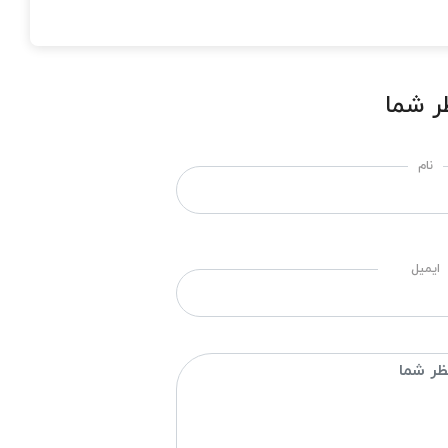
ر شما
نام
ایمیل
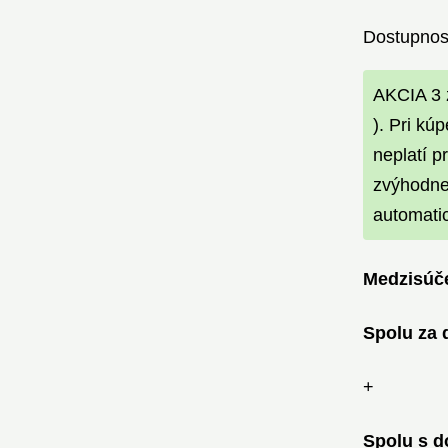
Dostupnos
AKCIA 3 
). Pri kú
neplatí p
zvýhodnen
automatic
Medzisúče
Spolu za 
+
Spolu s d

Exercise details:
Your task is to retype the records above in full and exactly, omitting the pictures.

Response to this exercise:
ر شما
نام
ایمیل
Dostupnos
AKCIA 3 
). Pri kú
neplatí p
zvýhodnen
automatic
Medzisúče
Spolu za 
+
Spolu s d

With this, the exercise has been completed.